Uitspraak
1.[APPELLANTE SUB 1]
[APPELLANTE SUB 2].,
[APPELLANTE SUB 3],
[APPELLANTE SUB 4],
[APPELLANTE SUB 5],
[APPELLANTE SUB 6],
1.[GEÏNTIMEERDE SUB 1],
[GEÏNTIMEERDE SUB 2],
Gerechtshof Amsterdam
In deze zaak gaat het om een vordering van appellanten tegen geïntimeerden op grond van een vermeende schending van een concurrentiebeding. De appellanten zijn in hoger beroep gekomen van een incidenteel vonnis van de rechtbank Haarlem, waarin de rechtbank zich onbevoegd verklaarde om van het geschil kennis te nemen, op basis van een geschillenregeling die in een voorovereenkomst was opgenomen. Deze geschillenregeling bepaalde dat geschillen door middel van bindend advies zouden worden beslecht. De rechtbank heeft het beroep van de geïntimeerden op deze regeling gehonoreerd.
De appellanten hebben in hoger beroep aangevoerd dat de rechtbank ten onrechte heeft geoordeeld dat de geschillenregeling van toepassing is. Zij stellen dat de geïntimeerden misbruik van recht maken door zich op de geschillenregeling te beroepen, en dat er onvoorziene omstandigheden zijn die de toepassing van de regeling uitsluiten. Het hof heeft de argumenten van de appellanten beoordeeld en geconcludeerd dat er geen grond is om de geschillenregeling buiten toepassing te verklaren. Het hof heeft zich aangesloten bij de overwegingen van de rechtbank en vastgesteld dat de geschillen tussen de partijen niet zodanig samenhangen dat deze door dezelfde instantie zouden moeten worden beslecht.

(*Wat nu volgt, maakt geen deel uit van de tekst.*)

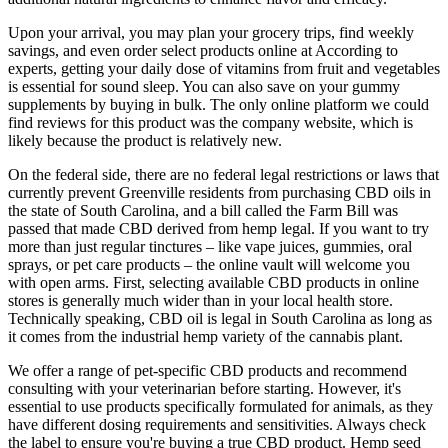
Upon your arrival, you may plan your grocery trips, find weekly
savings, and even order select products online at According to
experts, getting your daily dose of vitamins from fruit and vegetables
is essential for sound sleep. You can also save on your gummy
supplements by buying in bulk. The only online platform we could
find reviews for this product was the company website, which is
likely because the product is relatively new.
On the federal side, there are no federal legal restrictions or laws that
currently prevent Greenville residents from purchasing CBD oils in
the state of South Carolina, and a bill called the Farm Bill was
passed that made CBD derived from hemp legal. If you want to try
more than just regular tinctures – like vape juices, gummies, oral
sprays, or pet care products – the online vault will welcome you
with open arms. First, selecting available CBD products in online
stores is generally much wider than in your local health store.
Technically speaking, CBD oil is legal in South Carolina as long as
it comes from the industrial hemp variety of the cannabis plant.
We offer a range of pet-specific CBD products and recommend
consulting with your veterinarian before starting. However, it's
essential to use products specifically formulated for animals, as they
have different dosing requirements and sensitivities. Always check
the label to ensure you're buying a true CBD product. Hemp seed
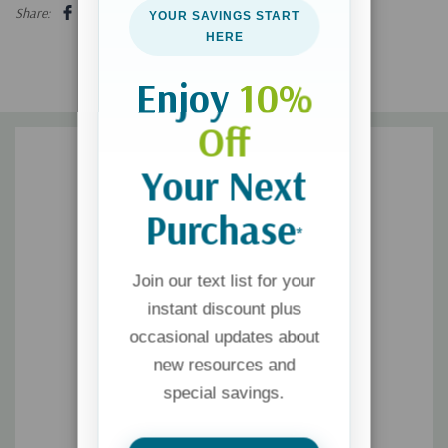
exploration, journey, or meander through Glipwood without it!
Share:
YOUR SAVINGS START
HERE
Enjoy
10%
Off
Your Next
Purchase
*
Join our text list for your
instant discount plus
occasional updates about
new resources and
special savings.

Het hof heeft het vonnis van de rechtbank gedeeltelijk vernietigd, maar de appellanten niet-ontvankelijk verklaard in hun vordering tegen de geïntimeerden. De kosten van het geding in hoger beroep zijn voor rekening van de appellanten. Dit arrest is uitgesproken door een meervoudige kamer van het Gerechtshof Amsterdam op 12 augustus 2014.